The other squad mates and maintenance crew all seemed to believe he was doing it in the same vein of how the battle-crazed Imperial nobles would claim the severed heads of their enemies as a prize. Shin, being the god of pestilence that he was, instead boasted the number of allies he got killed instead of the enemies he slayed.

But Isuka knew that wasn’t the case. Before, some squad mates who’d been relatively sympathized toward Shin and were now dead said that he was doing it because of a promise he’d made with his first squad captain. The last one to survive would remember those who had died fighting beside them and carry them with him. This was how he kept that promise up.

Would he end up bringing Isuka with him, too…?

…That’s stupid.

“I’m sure you’re not enough of a birdbrain to forget what Mirei did to you. And you’re still taking him along?”

The water he’d splashed on him, the insults he’d hurled every day, how he’d always use him as a decoy to stall the enemy. And he was still taking him along?

“Are you seriously that stupid? Between this and how you keep trying to save the dying… Do you get off on being a hero or something?”

“…That’s not it.” Shin’s reply was indifferent, like he didn’t even fully acknowledge Isuka was there.

He was probably looking back to whoever forced that promise on him, someone who was already gone. Whatever irresponsible person they were to force him to make that promise before going ahead and dying first.

“It’s because the Eighty-Six don’t get graves. If someone doesn’t remember those who died, they’ll just disappear. So I just want to remember everyone.”

“Oh,” Isuka said with a thin sneer. “So what kind of guy was Mirei? A petty bully who picked on and shouted at anyone smaller than him every day, only to die like a bitch?”

No one would want to be remembered like that.

But Shin didn’t seem to acknowledge Isuka’s sneering, his crimson eyes instead sinking into reminiscence.
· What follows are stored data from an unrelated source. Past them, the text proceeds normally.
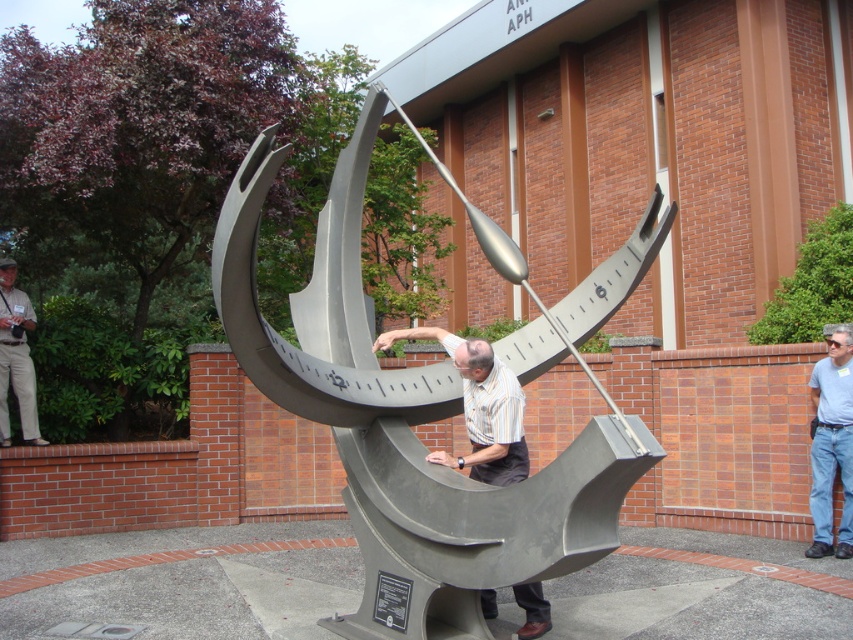 You are standing in front of the sculpture and notice two points on it. The first point is at coordinates point (x=376, y=456) and the second is at point (x=10, y=320). Which of these points is nearer to your viewpoint?

Point (x=376, y=456) is closer to the camera than point (x=10, y=320). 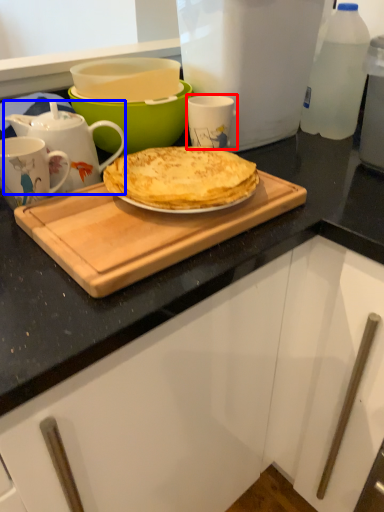 Question: Which point is further to the camera, coffee cup (highlighted by a red box) or teapot (highlighted by a blue box)?

Choices:
 (A) coffee cup
 (B) teapot

Answer: (A) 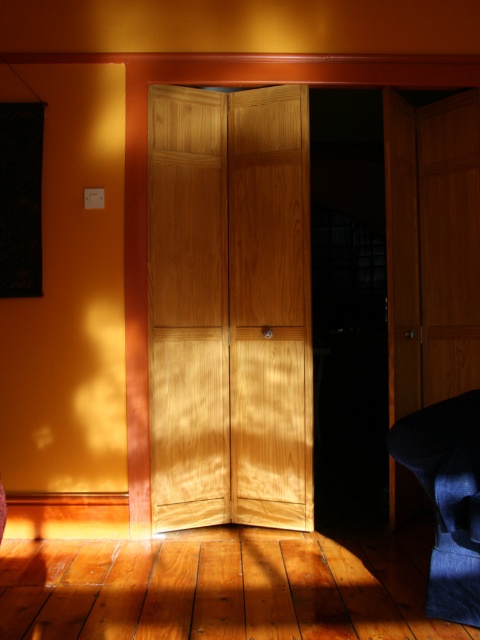 Which is more to the left, light brown wood door at center or denim fabric armchair at lower right?

light brown wood door at center is more to the left.

Who is taller, light brown wood door at center or denim fabric armchair at lower right?

With more height is light brown wood door at center.

You are a GUI agent. You are given a task and a screenshot of the screen. Output one action in this format:
    pyautogui.click(x=<x>, y=<y>)
    Task: Click on the light brown wood door at center
    
    Given the screenshot: What is the action you would take?
    pyautogui.click(x=229, y=307) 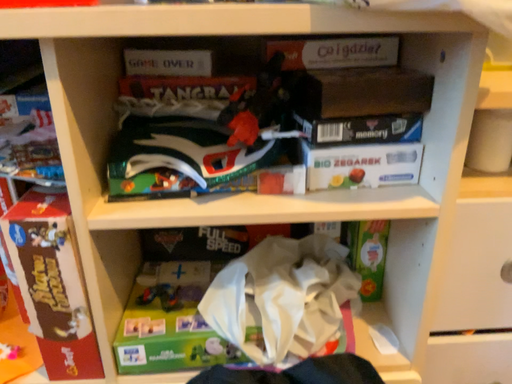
“…He was a joker who always laughed, always put on a brave face even when it was hard, and always tried to keep his friends cheery.”

The sneer disappeared from Isuka’s face.

“He never directed that behavior at me, but just looking from the side, I could tell that was how he treated others…and that’s something good enough for me to take along.”

“…”

Isuka contorted his face bitterly. At that moment, it finally hit home why this brat pissed him off so much.

“…You think you’re some kind of saint, kid? Here, in a battlefield where no one’s human?”

The Eighty-Sixth Sector is hell. No one can stay normal in a place like this. And Shin was still holding on to his dignity, on to the image of what a sane, decent human being should be. That was something Isuka had discarded, and he wasn’t interested in ever picking it up again, but it felt like Shin was showing him off.

“I’m just doing what I want to do and not doing what I don’t want to do.”

Because I don’t want to end up like you.

“Fucking brat—,” Isuka growled.

“Besides,” Shin cut him off.

He finally averted his clear, bloodred eyes, displaying a hint of bitterness for the first time.

“Even I have things I don’t do, despite the fact that I could… Even if I told you, no one in this squadron would believe me anyway. So there’s no point in saying anything.”